In 2014, it was reported that torture was not confined to terror cases alone. Mumbai Polcie arrested four youth for stealing a gold chain and allegedly tortured in custody. One of the accused later wrote in his affidavit:

“…Then One Ganya officer holding the stick tried to insert the said stick into my anus but as the stick was thick it didn’t penetrate into my anus and so Mane and Kamble said that we have to spray petrol into his anus using a spray pump. 

Due to the pain and fear I felt like urinating very badly and I told them that I want to go to the toilet. But Mane told me to pass urine in my own mouth (since I was hanging upside down). Unable to further control myself, I urinated, and the urine fell on my face and mouth. After that Kamble, Mane and Ganya asked Richie whether they will have sex with my mother. They also asked Arbaaz and Sufiyan will they have sex with my mother to which the boys replied yes under duress.”

The lawyer of the accused, Yug Mohit Chaudhry, had pointed out that there was no law to deal with the custodial sexual abuse of adult males. 

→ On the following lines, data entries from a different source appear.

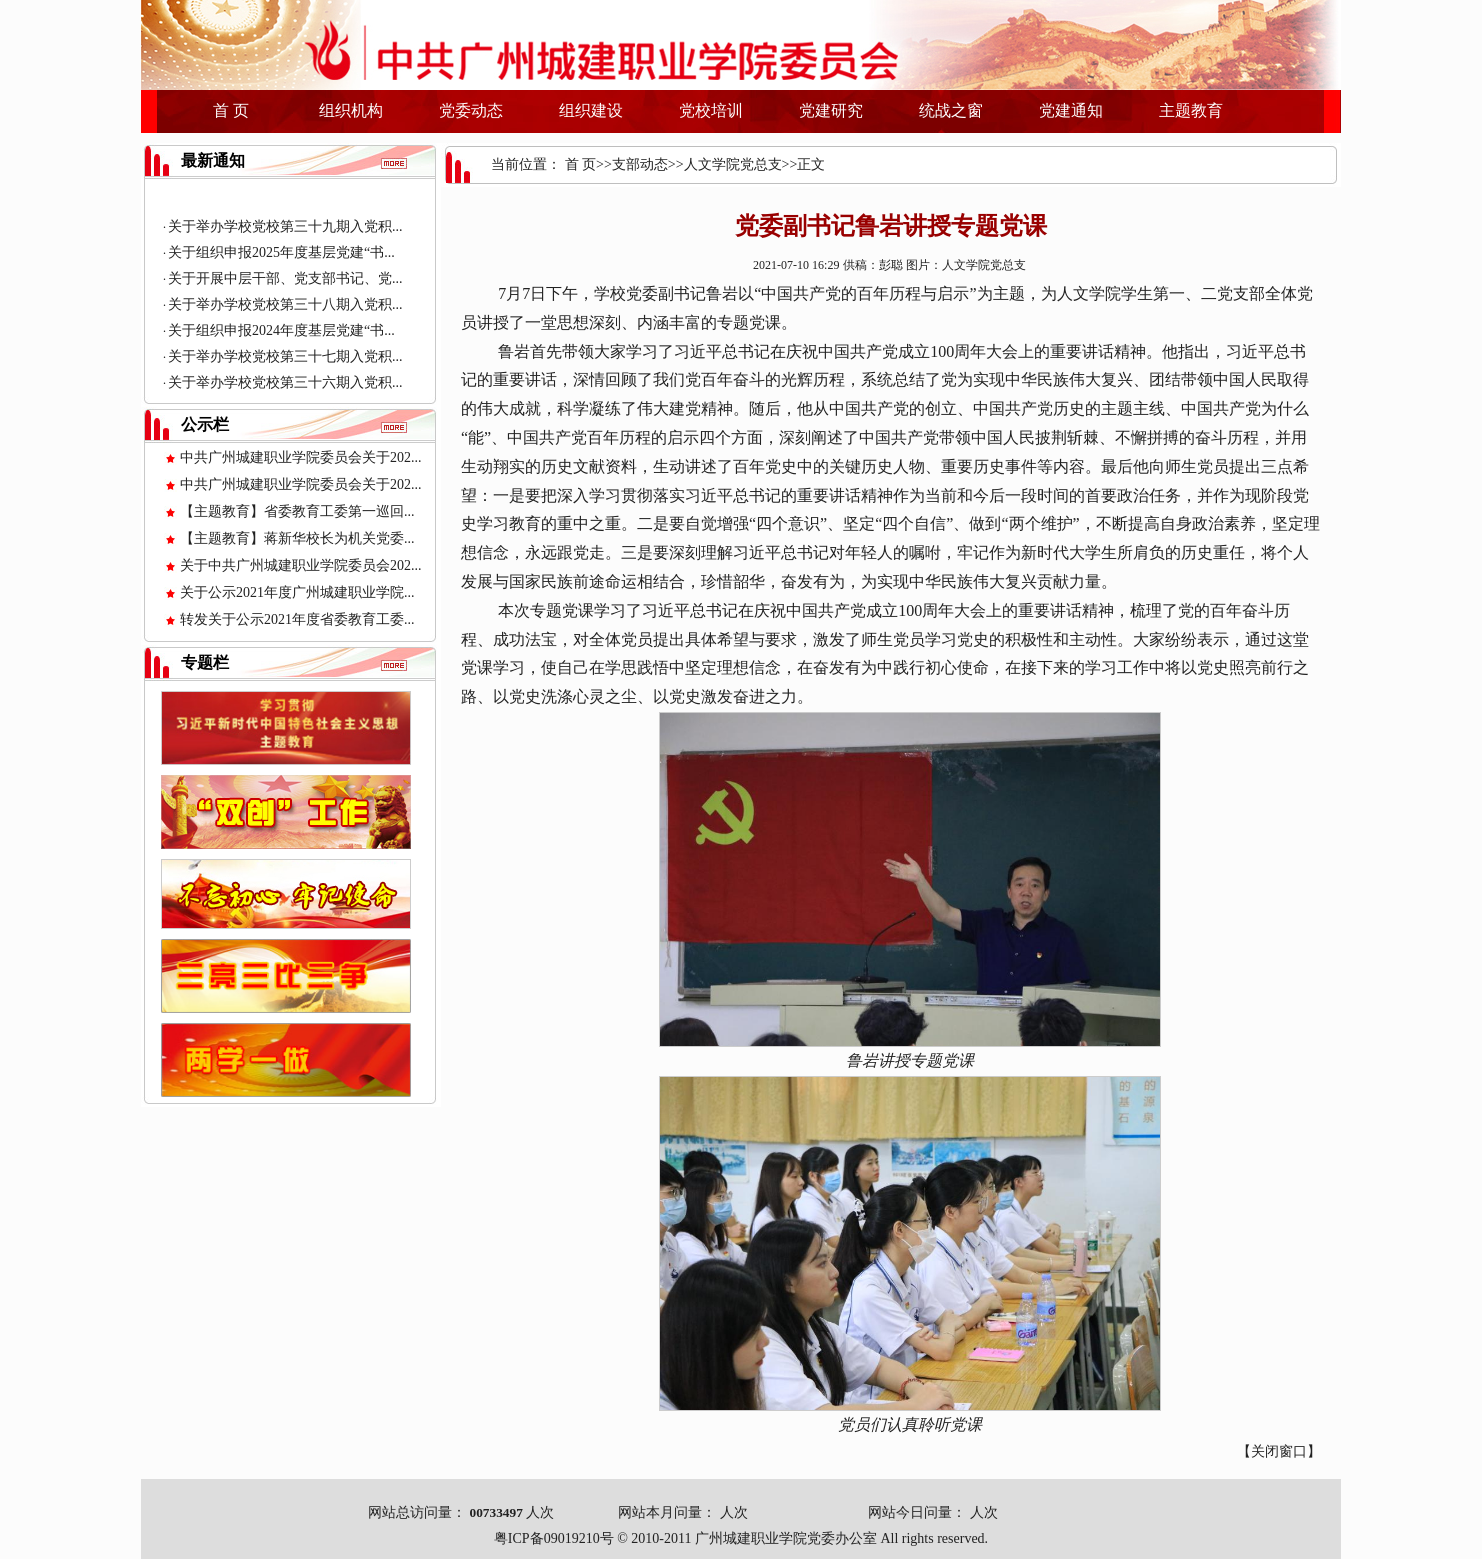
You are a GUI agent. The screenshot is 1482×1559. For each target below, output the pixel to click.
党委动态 (471, 110)
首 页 (231, 110)
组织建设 (591, 110)
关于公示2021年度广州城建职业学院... (297, 592)
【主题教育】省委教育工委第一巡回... (297, 511)
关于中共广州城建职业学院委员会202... (301, 565)
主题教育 (1191, 110)
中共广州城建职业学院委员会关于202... (301, 457)
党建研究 (831, 110)
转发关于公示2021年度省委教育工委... (297, 619)
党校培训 (711, 110)
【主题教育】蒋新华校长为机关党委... (297, 538)
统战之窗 (951, 110)
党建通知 (1071, 110)
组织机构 (351, 110)
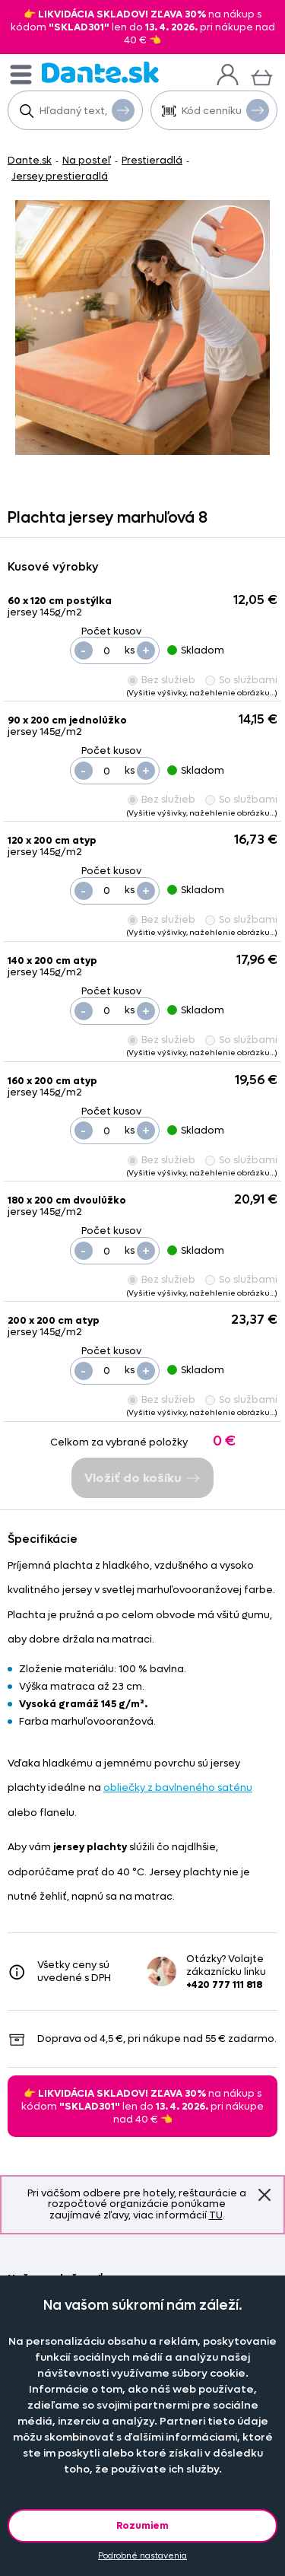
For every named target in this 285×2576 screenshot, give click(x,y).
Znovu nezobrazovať (264, 2194)
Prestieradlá (152, 160)
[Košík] (262, 76)
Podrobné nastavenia (142, 2556)
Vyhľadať (123, 109)
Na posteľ (86, 160)
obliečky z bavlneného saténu (177, 1787)
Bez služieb (161, 679)
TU (216, 2215)
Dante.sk (30, 160)
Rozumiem (142, 2525)
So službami (241, 679)
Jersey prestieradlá (59, 176)
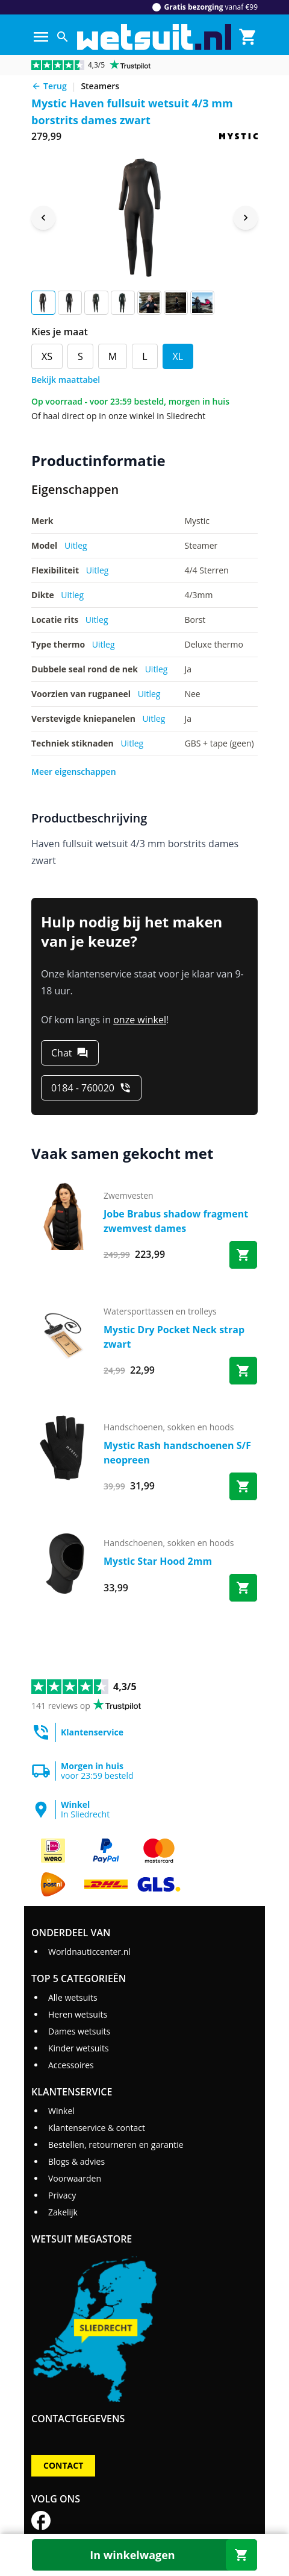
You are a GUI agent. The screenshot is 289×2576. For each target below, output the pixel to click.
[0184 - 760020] (91, 1087)
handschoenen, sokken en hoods (169, 1427)
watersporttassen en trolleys (160, 1311)
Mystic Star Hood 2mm (158, 1561)
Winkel (61, 2111)
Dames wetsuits (79, 2031)
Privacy (62, 2195)
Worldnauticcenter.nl (89, 1951)
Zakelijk (63, 2212)
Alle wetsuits (73, 1997)
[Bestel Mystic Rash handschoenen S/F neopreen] (243, 1486)
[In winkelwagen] (144, 2555)
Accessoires (71, 2065)
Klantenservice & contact (96, 2127)
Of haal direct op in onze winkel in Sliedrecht (118, 415)
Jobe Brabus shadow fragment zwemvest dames (176, 1221)
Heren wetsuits (77, 2014)
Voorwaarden (74, 2178)
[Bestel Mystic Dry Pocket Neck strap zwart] (243, 1370)
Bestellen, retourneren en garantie (116, 2144)
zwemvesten (129, 1195)
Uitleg (75, 545)
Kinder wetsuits (78, 2048)
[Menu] (41, 37)
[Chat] (70, 1052)
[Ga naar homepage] (154, 37)
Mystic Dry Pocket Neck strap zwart (174, 1337)
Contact (63, 2465)
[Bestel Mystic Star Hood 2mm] (243, 1587)
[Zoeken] (62, 36)
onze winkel (139, 1019)
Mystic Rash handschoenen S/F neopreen (177, 1452)
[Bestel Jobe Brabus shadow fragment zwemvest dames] (243, 1254)
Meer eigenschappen (73, 771)
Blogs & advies (76, 2161)
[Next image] (246, 218)
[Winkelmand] (248, 37)
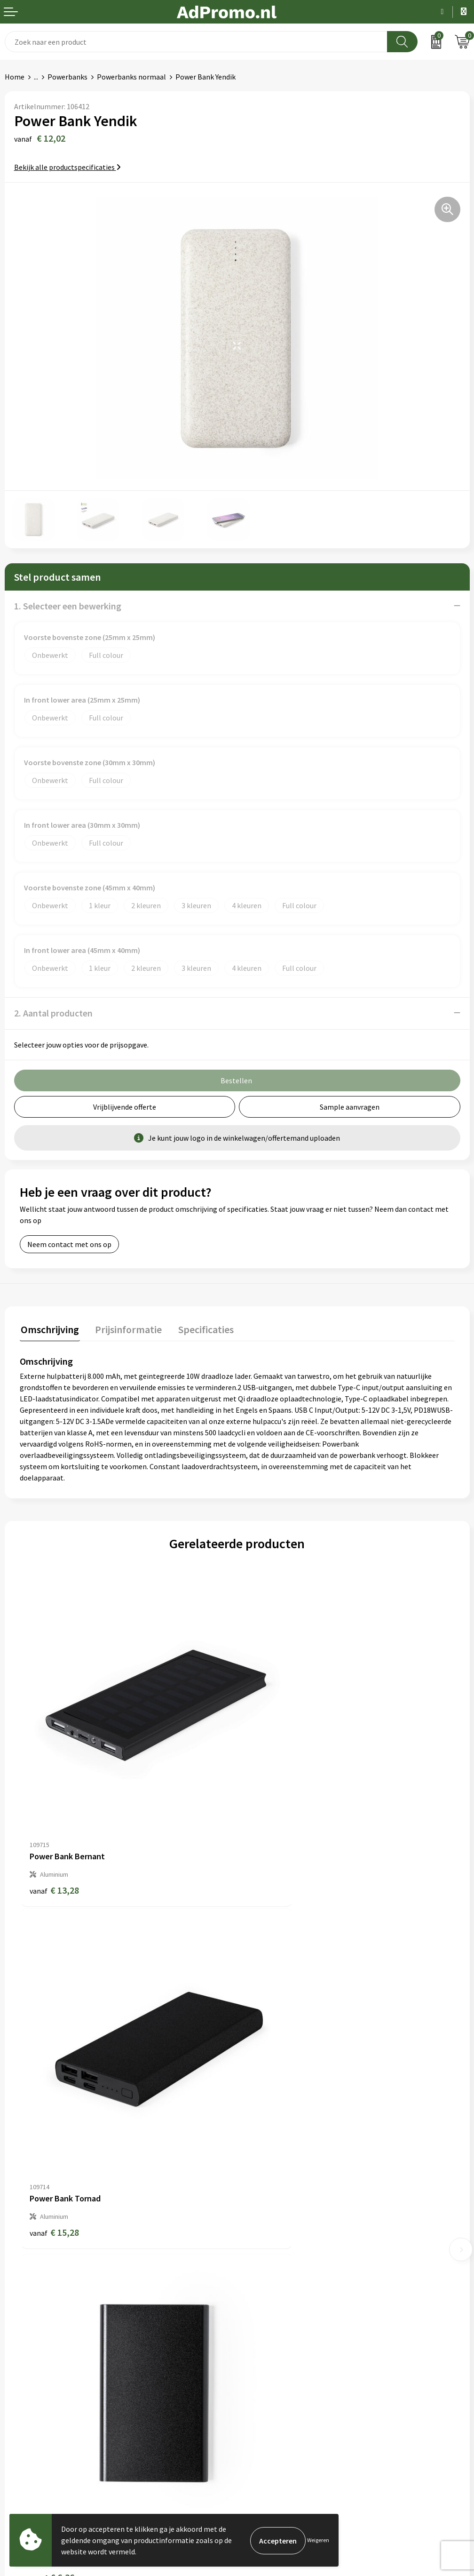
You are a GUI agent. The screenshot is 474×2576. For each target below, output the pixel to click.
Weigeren (318, 2540)
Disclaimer (259, 2403)
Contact (18, 2361)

Armed with such horror stories, the Bombay High Court issued guidelines to clamp down on torture including installation of CCTV cameras in all police stations. It also noted empirical evidence that showed how the number of torture complaints had gone down since the installation of the surveillance system.

There is a view that the Constitution of India has sufficient safeguards against torture beginning with Article 21 which guarantees citizens the Right to Life and Personal Liberty. Coupled with legislative amendments, it could’ve gone far. Had there been a new law, it might go further.

The Supreme Court guidelines in the DK Basu case are also prominently displayed in every police station. But the biggest challenge in India is of enforcement. The courts themselves complain of poor enforcement including the Supreme Court which has also rued this fact.